* _Task brief_:
Go through the entries below and work out how many lines include "online"; give only that number.
*** Opening of Extracted records ***
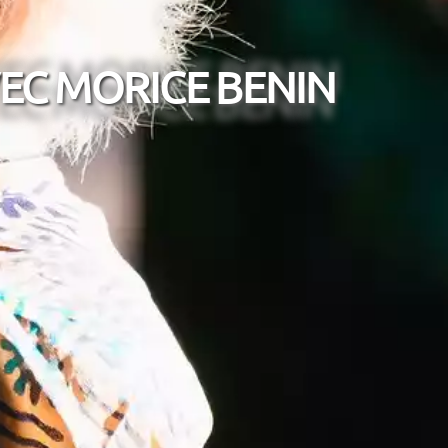
EC MORICE BENIN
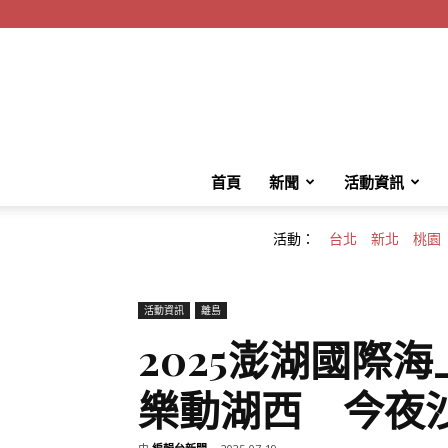
首頁
新聞
活動資訊
活動：
台北
新北
桃園
活動資訊
離島
2025澎湖國際
樂動湖西 今夜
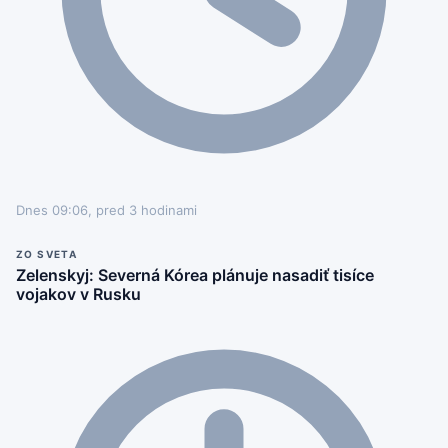
Dnes 09:06, pred 3 hodinami
ZO SVETA
Zelenskyj: Severná Kórea plánuje nasadiť tisíce
vojakov v Rusku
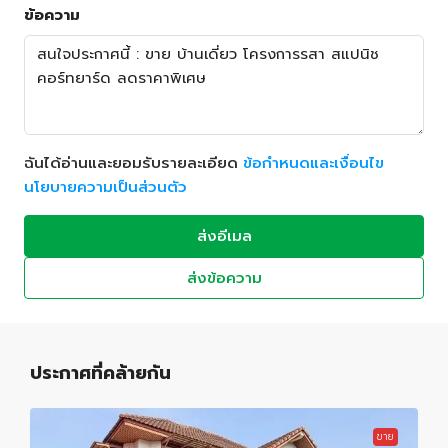
ข้อความ
ฉันได้อ่านและยอมรับรายละเอียด
ข้อกำหนดและเงื่อนไข
นโยบายความเป็นส่วนตัว
ส่งอีเมล
ส่งข้อความ
ประกาศที่คล้ายกัน
ขาย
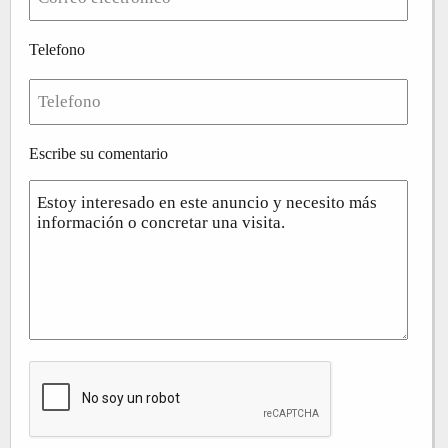
Telefono
Escribe su comentario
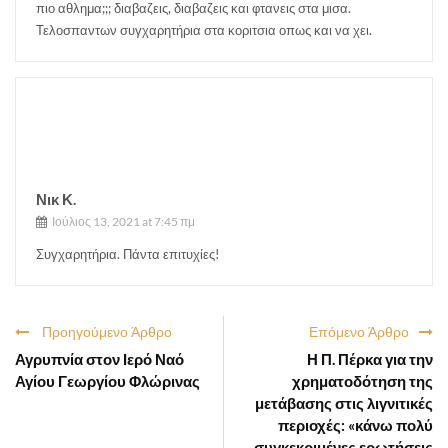
πιο αθλημα;;; διαβαζεις, διαβαζεις και φτανεις στα μισα.
Τελοσπαντων συγχαρητήρια στα κοριτσια οπως και να χει.
Νικ Κ.
Ιούλιος 13, 2021 at 7:45 πμ
Συγχαρητήρια. Πάντα επιτυχίες!
Προηγούμενο Άρθρο
Επόμενο Άρθρο
Αγρυπνία στον Ιερό Ναό
Η Π. Πέρκα για την
Αγίου Γεωργίου Φλώρινας
χρηματοδότηση της
μετάβασης στις λιγνιτικές
περιοχές: «κάνω πολύ
συγκεκριμένες ερωτήσεις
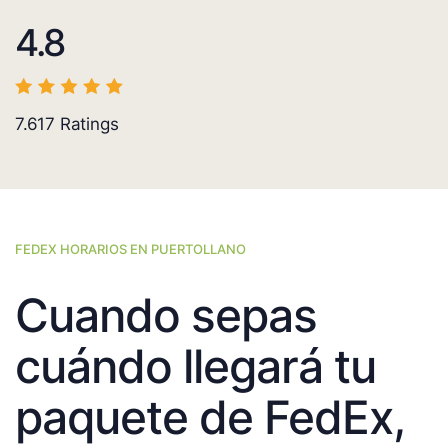
4.8
7.617
Ratings
FEDEX HORARIOS EN PUERTOLLANO
Cuando sepas
cuándo llegará tu
paquete de FedEx,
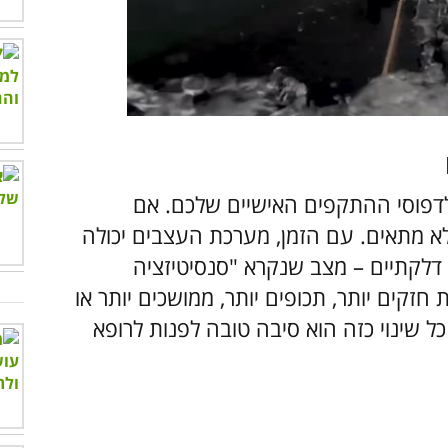
00:00
/
03:55
לדפוסי ההתקפים האישיים שלכם. אם
לא מתאים. עם הזמן, מערכת העצבים יכולה
 דלקתיים – מצב שנקרא "סנסיטיזציה
חזקים יותר, תכופים יותר, ממושכים יותר או
ל שינוי כזה הוא סיבה טובה לפנות לרופא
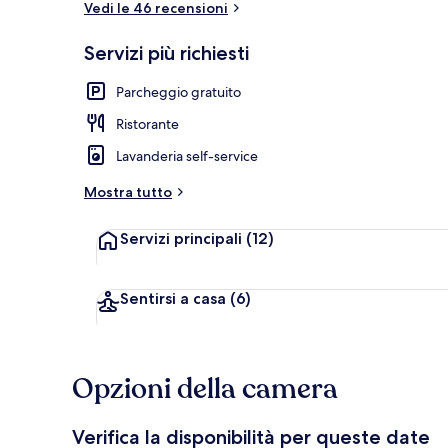
Vedi le 46 recensioni
Servizi più richiesti
Una spiaggia 
Parcheggio gratuito
Ristorante
Lavanderia self-service
Mostra tutto
Servizi principali
(12)
Sentirsi a casa
(6)
Opzioni della camera
Verifica la disponibilità per queste date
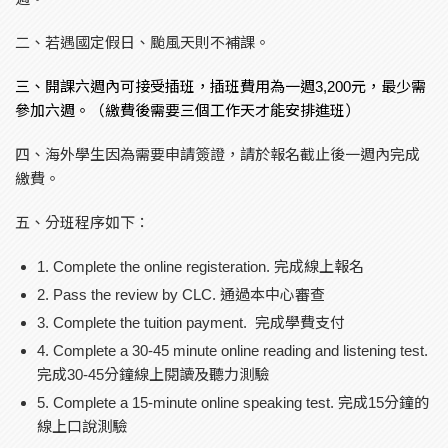
二、若遇國定假日、颱風天則不補課。
三、開課六週內可接受插班，插班費用為一週3,200元，最少需
參加六週。（繳費後需要三個工作天才能安排進班）
四、海外學生因為需要申請簽證，請於報名截止後一週內完成
繳費。
五、分班程序如下：
1. Complete the online registeration. 完成線上報名
2. Pass the review by CLC. 通過本中心審查
3. Complete the tuition payment. 完成學費支付
4. Complete a 30-45 minute online reading and listening test.
完成30-45分鐘線上閱讀及聽力測驗
5. Complete a 15-minute online speaking test. 完成15分鐘的
線上口說測驗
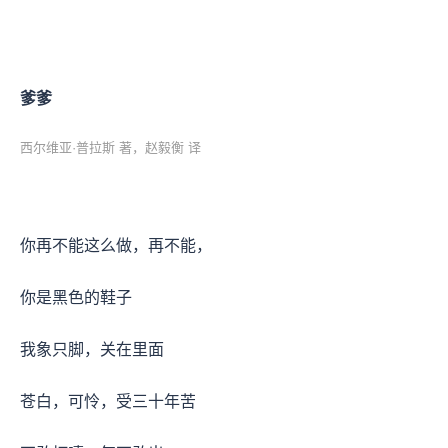
爹爹
西尔维亚·普拉斯 著，赵毅衡 译
你再不能这么做，再不能，
你是黑色的鞋子
我象只脚，关在里面
苍白，可怜，受三十年苦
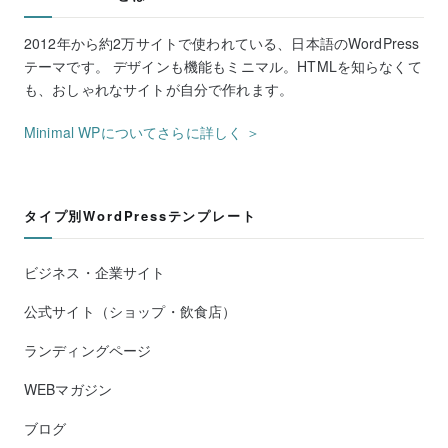
2012年から約2万サイトで使われている、日本語のWordPress
テーマです。 デザインも機能もミニマル。HTMLを知らなくて
も、おしゃれなサイトが自分で作れます。
Minimal WPについてさらに詳しく ＞
タイプ別WordPressテンプレート
ビジネス・企業サイト
公式サイト（ショップ・飲食店）
ランディングページ
WEBマガジン
ブログ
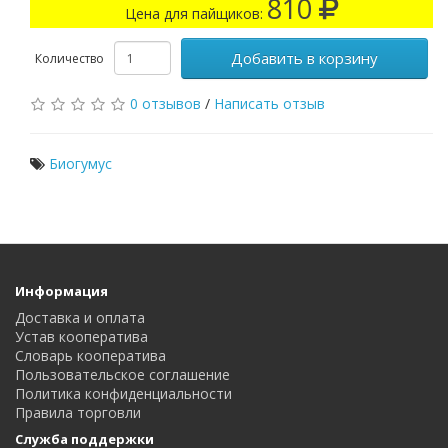
810
Цена для пайщиков:
Добавить в корзину
Количество
0 отзывов
/
Написать отзыв
Биогумус
Информация
Доставка и оплата
Устав кооператива
Словарь кооператива
Пользовательское соглашение
Политика конфиденциальности
Правила торговли
Служба поддержки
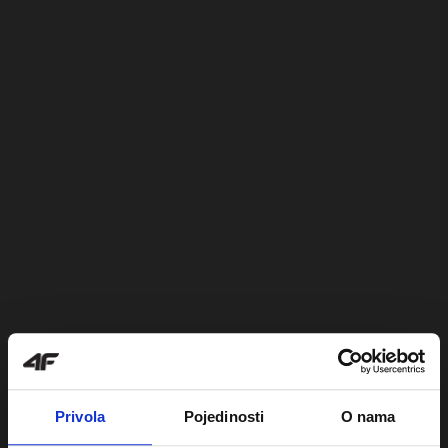
Privola
Pojedinosti
O nama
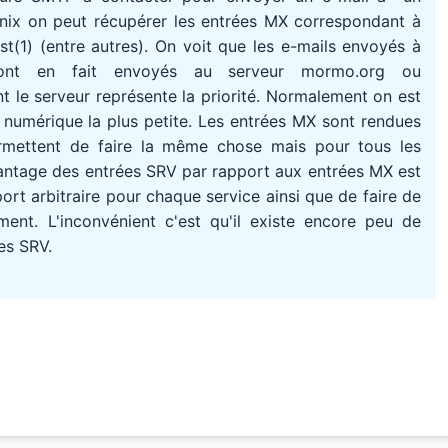
Unix on peut récupérer les entrées MX correspondant à
(1) (entre autres). On voit que les e-mails envoyés à
ont en fait envoyés au serveur mormo.org ou
 le serveur représente la priorité. Normalement on est
té numérique la plus petite. Les entrées MX sont rendues
rmettent de faire la même chose mais pour tous les
avantage des entrées SRV par rapport aux entrées MX est
port arbitraire pour chaque service ainsi que de faire de
ment. L'inconvénient c'est qu'il existe encore peu de
es SRV.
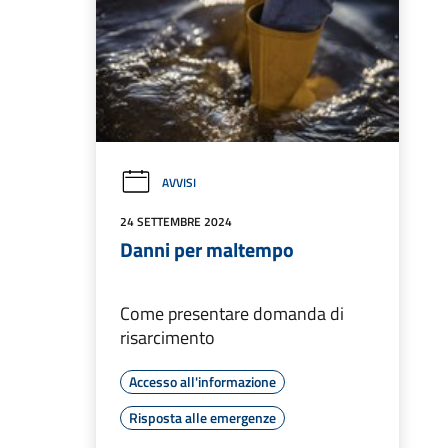
AVVISI
24 SETTEMBRE 2024
Danni per maltempo
Come presentare domanda di
risarcimento
Accesso all'informazione
Risposta alle emergenze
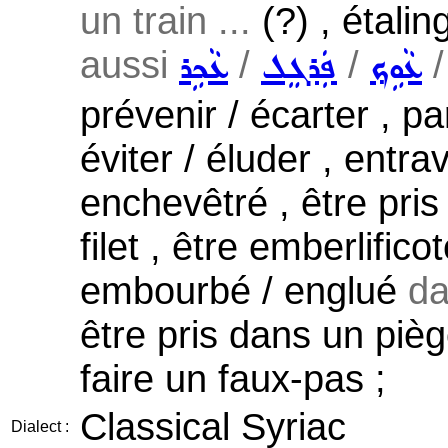
un train ...
(?) , étali
aussi
/
/
ܥܵܘܹܟ݂
ܦܲܪܓܸܠ
ܥܵܟܹܪ
prévenir / écarter , pa
éviter / éluder , entrav
enchevêtré , être pri
filet , être emberlific
embourbé / englué
da
être pris dans un pièg
faire un faux-pas ;
Classical Syriac
Dialect :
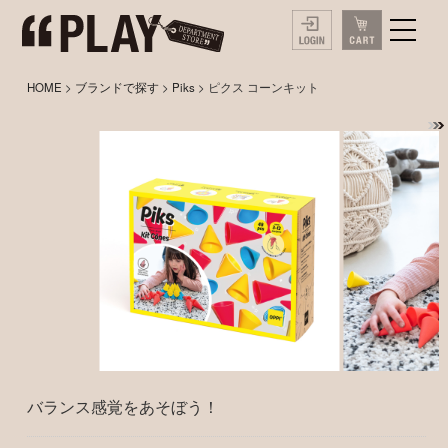
HOME
>
ブランドで探す
>
Piks
> ピクス コーンキット
バランス感覚をあそぼう！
*** Close of Extracted records ***
* _Written solution_:
3